Le système de retraite à deux vitesses du Japon

De nombreuses femmes comme Wada Shizuka appartiennent à la classe dite de « la période glaciaire de l’emploi », époque qui a fait suite à l’effondrement de la bulle spéculative des années 1980 au Japon. Dans les années 1990 et au début des années 2000, les entreprises embauchent beaucoup moins, plus du tout pour certaines, et de nombreux nouveaux diplômés n’ont d’autre choix que d’accepter des emplois non réguliers (contrats à durée limitée) ou de travailler en freelance en attendant mieux. La situation concerne les hommes comme les femmes, mais à terme, ce sont les femmes qui pâtissent le plus de la situation, et de loin.

« Beaucoup d’hommes qui ont commencé à travailler en tant que travailleurs non réguliers à l’époque ont fini par passer au statut d’employé régulier », explique Wada Shizuka. « Mais pour les femmes, ce n’est pas pareil ; passer du statut d’employée non régulière à celui d’une employée régulière relève quasiment de l’impossible. Le statut d’employée non régulière devient pour elle une voie de garage, et pour beaucoup elle le devient à vie. La différence entre emploi régulier et emploi non régulier a de sérieuses conséquences économiques au Japon, surtout après la retraite.

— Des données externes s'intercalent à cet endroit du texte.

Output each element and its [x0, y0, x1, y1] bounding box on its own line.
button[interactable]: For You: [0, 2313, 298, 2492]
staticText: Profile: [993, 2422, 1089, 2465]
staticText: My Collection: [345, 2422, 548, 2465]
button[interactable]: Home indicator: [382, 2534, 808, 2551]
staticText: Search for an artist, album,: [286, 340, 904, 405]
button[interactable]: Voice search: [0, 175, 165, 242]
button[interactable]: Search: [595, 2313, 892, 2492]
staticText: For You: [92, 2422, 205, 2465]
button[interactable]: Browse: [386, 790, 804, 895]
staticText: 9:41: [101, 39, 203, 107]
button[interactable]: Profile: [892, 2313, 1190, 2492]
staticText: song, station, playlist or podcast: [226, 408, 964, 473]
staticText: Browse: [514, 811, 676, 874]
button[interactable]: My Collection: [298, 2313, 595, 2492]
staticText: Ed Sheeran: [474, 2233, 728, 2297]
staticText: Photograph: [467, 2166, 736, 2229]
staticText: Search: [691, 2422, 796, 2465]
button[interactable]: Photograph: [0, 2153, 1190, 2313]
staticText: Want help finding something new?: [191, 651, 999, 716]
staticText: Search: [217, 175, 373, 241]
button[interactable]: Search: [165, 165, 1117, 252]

« Au Japon, le système de retraite comporte deux niveaux », explique Wada Shizuka. « D’une part, il y a le système d’assurance pension pour les employés permanents des entreprises et du gouvernement et d’autre part, le système de pension nationale pour tous les autres. En tant que travailleur indépendant ou employé non régulier, même si vous payez scrupuleusement votre cotisation mensuelle, 16 980 yens en 2024, pendant quarante ans, vous ne toucherez qu’une maigre retraite de 65 000 yens par mois. En supposant que le loyer d’un appartement d’une pièce (à Tokyo) est d’environ 70 000 yens, vous vous retrouvez dans une impasse. Le nombre de logements sociaux est insuffisant. Le gouvernement doit en créer davantage pour permettre à un nombre accru de personnes âgées célibataires aux moyens limités de vivre leurs vieux jours en paix ».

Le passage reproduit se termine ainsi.